Cuda OOM Error When Finetuning GPT Neo 2.7B

I’m trying to finetune the 2.7B model with some data I gathered. I’m running on Google Colab Pro with a T-100 16GB. When I run:

from happytransformer import HappyGeneration, GENTrainArgs
model= HappyGeneration("GPT-NEO", "EleutherAI/gpt-neo-2.7B")
args = GENTrainArgs(num_train_epochs = 1, learning_rate =1e-5)
model.train("file.txt", args=args)

I get this error

RuntimeError: CUDA out of memory. Tried to allocate 80.00 MiB (GPU 0; 15.90 GiB total capacity; 14.94 GiB already allocated; 61.75 MiB free; 14.96 GiB reserved in total by PyTorch)

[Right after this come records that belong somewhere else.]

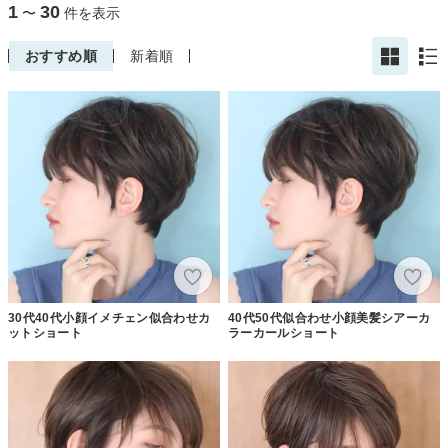
1
30
〜
件を表示
おすすめ順
新着順
30代40代小顔イメチェン似合わせカ
40代50代似合わせ小顔美髪シアーカ
ットショート
ラーカールショート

I’m also getting this warning so it could have to do with the problem:

Token indices sequence length is longer than the specified maximum sequence length for this model (2337 > 2048). Running this sequence through the model will result in indexing errors

Does anyone know why I’m getting this error?

Check Keep getting CUDA OOM error with Pytorch failing to allocate all free memory - PyTorch Forums for the pytorch part of it.
I am seeing something similar for XLM, but in my case pytorch config override are not getting recognized. Need to check if hugging face is overriding it internally.